[Transcribed page contents]
=== Begin Enclosure ===

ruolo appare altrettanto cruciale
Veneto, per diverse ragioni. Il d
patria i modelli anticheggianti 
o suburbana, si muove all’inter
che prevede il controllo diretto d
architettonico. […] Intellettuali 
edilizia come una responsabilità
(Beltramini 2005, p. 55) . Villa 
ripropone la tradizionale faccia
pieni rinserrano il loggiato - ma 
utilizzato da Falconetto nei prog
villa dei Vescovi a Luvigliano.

=== End Enclosure ===
=== Begin Enclosure ===

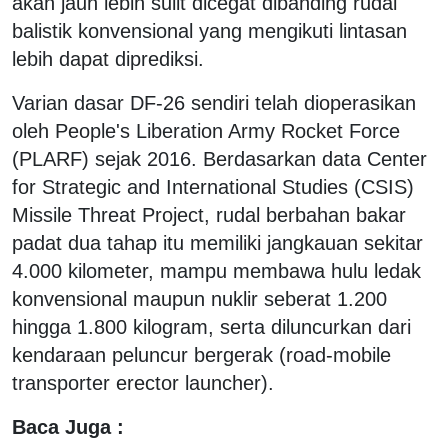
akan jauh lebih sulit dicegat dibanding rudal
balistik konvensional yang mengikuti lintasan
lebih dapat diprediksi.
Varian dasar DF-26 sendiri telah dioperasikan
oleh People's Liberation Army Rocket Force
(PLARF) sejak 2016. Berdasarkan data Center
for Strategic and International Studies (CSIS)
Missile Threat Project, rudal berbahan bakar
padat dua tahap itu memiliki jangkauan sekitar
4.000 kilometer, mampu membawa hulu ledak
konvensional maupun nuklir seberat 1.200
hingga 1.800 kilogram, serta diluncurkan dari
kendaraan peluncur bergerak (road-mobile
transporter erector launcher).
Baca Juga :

=== End Enclosure ===

Among the lines of the records, copy out each one that contains the word "lebih".

akan jauh lebih sulit dicegat dibanding rudal
lebih dapat diprediksi.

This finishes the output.